The managed way to retrieve text under the cursor (mouse pointer)


Today's Little Program is a managed version of the text-extraction program from several years ago. It turns out that it's pretty easy in managed code because the accessibility folks sat down and wrote a whole framework for you, known as UI Automation.

(Some people are under the mistaken impression that UI Automation works only for extracting data from applications written in managed code. That is not true. Native code can also be a UI Automation provider. The confusion arises because the name UI Automation is used both for the underlying native technology as well as for the managed wrappers.)

using System;
using System.Windows;
using System.Windows.Forms;
using System.Windows.Automation;

class Program
{
 static Point MousePos {
  get { var pos = Control.MousePosition;
        return new Point(pos.X, pos.Y); }
 }

 public static void Main()
 {
  for (;;) {
   AutomationElement e = AutomationElement.FromPoint(MousePos);
   if (e != null) {
    Console.WriteLine("Name: {0}",
     e.GetCurrentPropertyValue(AutomationElement.NameProperty));
    Console.WriteLine("Value: {0}",
     e.GetCurrentPropertyValue(ValuePattern.ValueProperty));
    Console.WriteLine();
   }
   System.Threading.Thread.Sleep(1000);
  }
 }
}

We use the From­Point method to locate the automation element under the current mouse position and print its name and value.

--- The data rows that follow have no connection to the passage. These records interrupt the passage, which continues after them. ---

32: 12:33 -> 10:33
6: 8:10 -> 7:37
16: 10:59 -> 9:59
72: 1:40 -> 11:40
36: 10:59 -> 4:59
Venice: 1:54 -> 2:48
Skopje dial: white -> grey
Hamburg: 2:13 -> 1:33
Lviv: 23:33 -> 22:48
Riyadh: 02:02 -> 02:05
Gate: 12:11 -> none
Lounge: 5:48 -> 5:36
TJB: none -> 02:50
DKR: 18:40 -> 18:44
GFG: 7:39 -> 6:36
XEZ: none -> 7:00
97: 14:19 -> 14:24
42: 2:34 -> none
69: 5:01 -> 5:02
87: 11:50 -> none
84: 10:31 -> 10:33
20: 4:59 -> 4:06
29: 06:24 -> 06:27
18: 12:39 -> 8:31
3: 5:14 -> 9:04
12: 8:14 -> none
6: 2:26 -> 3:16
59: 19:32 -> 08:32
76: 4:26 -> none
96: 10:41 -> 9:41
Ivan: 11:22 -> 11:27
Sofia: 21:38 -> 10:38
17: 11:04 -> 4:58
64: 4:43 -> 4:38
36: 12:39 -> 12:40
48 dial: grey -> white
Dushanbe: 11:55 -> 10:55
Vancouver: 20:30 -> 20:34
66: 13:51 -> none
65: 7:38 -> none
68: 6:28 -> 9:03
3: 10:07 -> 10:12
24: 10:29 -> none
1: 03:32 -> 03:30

Well that was pretty simple. I may as well do something a little more challenging. Since the feature is known as UI Automation, I'll try automating the Run dialog by programmatically entering some text and then clicking OK.

using System.Windows.Automation;

class Program
{
 static AutomationElement FindById(AutomationElement root, string id)
 {
  return root.FindFirst(TreeScope.Children,
   new PropertyCondition(AutomationElement.AutomationIdProperty, id));
 }

 public static void Main()
 {
  var runDialog = AutomationElement.RootElement.FindFirst(
   TreeScope.Children,
   new PropertyCondition(AutomationElement.NameProperty, "Run"));
  if (runDialog == null) return;

  var commandBox = FindById(runDialog, "12298");
  var valuePattern = commandBox.GetCurrentPattern(ValuePattern.Pattern)
                     as ValuePattern;
  valuePattern.SetValue("calc");

  var okButton = FindById(runDialog, "1");
  var invokePattern = okButton.GetCurrentPattern(InvokePattern.Pattern)
                     as InvokePattern;
  invokePattern.Invoke();
 }
}

The program starts by looking for a window named Run by performing a children search on the root element for an element whose Name property is equal to "Run".

Assuming it finds it, the program looks for a child element whose automation ID is "12298". How did I know that was the automation ID to use? The documentation for UI Automation suggests using a tool like UI Spy to look up the automation IDs.

Mind you, since I am automating something outside my control, I have to accept that the automation ID may change in future versions of Windows. (It's not like they check with me before making changes.) But this is a Little Program, not a production-level program, so that's a limitation I will accept, since I'm the only person who's going to use this program, and if it stops working, I know who to talk to (namely, me).

Anyway, afer we find the command box, I ask for its Value pattern. Automation elements can support patterns which expose additional properties and methods specific to particular uses. In our case, the Value pattern lets us get and set the value of an editable object, so we use the Set­Value method to set the text in the Run dialog to calc.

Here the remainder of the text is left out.